Collected data

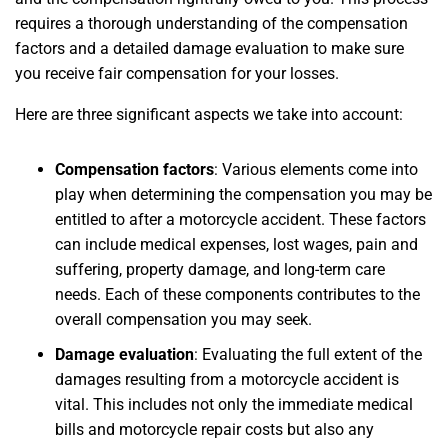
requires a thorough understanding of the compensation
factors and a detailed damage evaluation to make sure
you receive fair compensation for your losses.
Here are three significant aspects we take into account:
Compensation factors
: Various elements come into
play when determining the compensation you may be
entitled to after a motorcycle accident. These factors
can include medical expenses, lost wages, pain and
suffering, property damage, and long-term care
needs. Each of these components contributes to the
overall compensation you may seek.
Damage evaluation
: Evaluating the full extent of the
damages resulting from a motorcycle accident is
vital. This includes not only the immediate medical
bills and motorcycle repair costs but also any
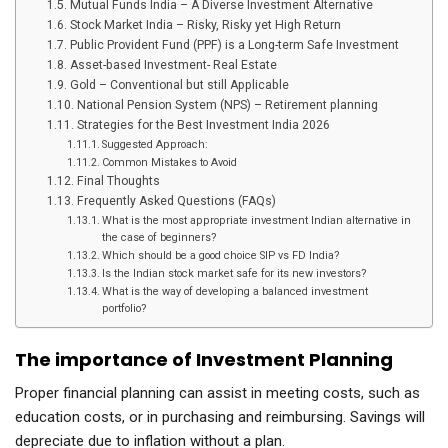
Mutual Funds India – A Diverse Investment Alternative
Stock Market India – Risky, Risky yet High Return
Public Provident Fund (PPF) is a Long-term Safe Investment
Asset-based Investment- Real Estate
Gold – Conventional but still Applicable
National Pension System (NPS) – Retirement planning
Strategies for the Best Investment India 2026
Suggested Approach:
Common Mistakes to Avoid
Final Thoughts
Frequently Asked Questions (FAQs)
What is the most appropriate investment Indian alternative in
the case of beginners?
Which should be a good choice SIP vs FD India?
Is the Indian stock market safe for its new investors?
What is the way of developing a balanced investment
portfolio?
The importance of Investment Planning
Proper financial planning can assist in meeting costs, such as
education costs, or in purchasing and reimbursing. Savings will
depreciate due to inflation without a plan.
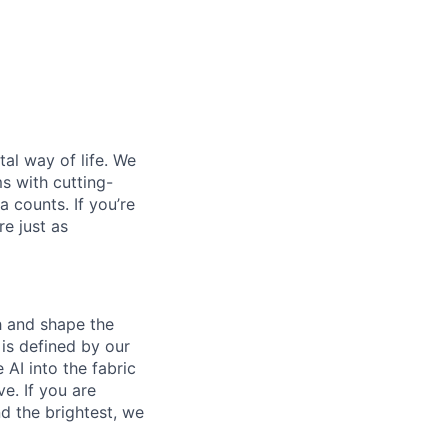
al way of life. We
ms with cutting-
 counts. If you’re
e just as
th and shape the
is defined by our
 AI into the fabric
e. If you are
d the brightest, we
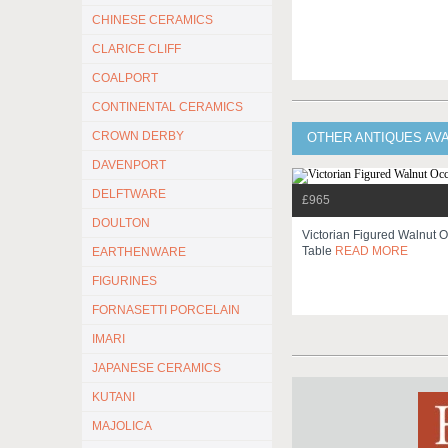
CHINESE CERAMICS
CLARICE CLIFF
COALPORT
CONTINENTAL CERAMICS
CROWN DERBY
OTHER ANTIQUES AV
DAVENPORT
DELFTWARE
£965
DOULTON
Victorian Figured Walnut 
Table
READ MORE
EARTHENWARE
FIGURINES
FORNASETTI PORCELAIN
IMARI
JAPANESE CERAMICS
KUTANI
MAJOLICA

REQUIRED ACTION: Copy all of the records verbatim, omitting the pictures.

RESULT OF THE EXERCISE:
requires a thorough understanding of the compensation
factors and a detailed damage evaluation to make sure
you receive fair compensation for your losses.
Here are three significant aspects we take into account:
Compensation factors
: Various elements come into
play when determining the compensation you may be
entitled to after a motorcycle accident. These factors
can include medical expenses, lost wages, pain and
suffering, property damage, and long-term care
needs. Each of these components contributes to the
overall compensation you may seek.
Damage evaluation
: Evaluating the full extent of the
damages resulting from a motorcycle accident is
vital. This includes not only the immediate medical
bills and motorcycle repair costs but also any
Mutual Funds India – A Diverse Investment Alternative
Stock Market India – Risky, Risky yet High Return
Public Provident Fund (PPF) is a Long-term Safe Investment
Asset-based Investment- Real Estate
Gold – Conventional but still Applicable
National Pension System (NPS) – Retirement planning
Strategies for the Best Investment India 2026
Suggested Approach:
Common Mistakes to Avoid
Final Thoughts
Frequently Asked Questions (FAQs)
What is the most appropriate investment Indian alternative in
the case of beginners?
Which should be a good choice SIP vs FD India?
Is the Indian stock market safe for its new investors?
What is the way of developing a balanced investment
portfolio?
The importance of Investment Planning
Proper financial planning can assist in meeting costs, such as
education costs, or in purchasing and reimbursing. Savings will
depreciate due to inflation without a plan.
al way of life. We
ms with cutting-
 counts. If you’re
e just as
th and shape the
is defined by our
 AI into the fabric
e. If you are
d the brightest, we
CHINESE CERAMICS
CLARICE CLIFF
COALPORT
CONTINENTAL CERAMICS
CROWN DERBY
OTHER ANTIQUES AV
DAVENPORT
DELFTWARE
£965
DOULTON
Victorian Figured Walnut 
Table
READ MORE
EARTHENWARE
FIGURINES
FORNASETTI PORCELAIN
IMARI
JAPANESE CERAMICS
KUTANI
MAJOLICA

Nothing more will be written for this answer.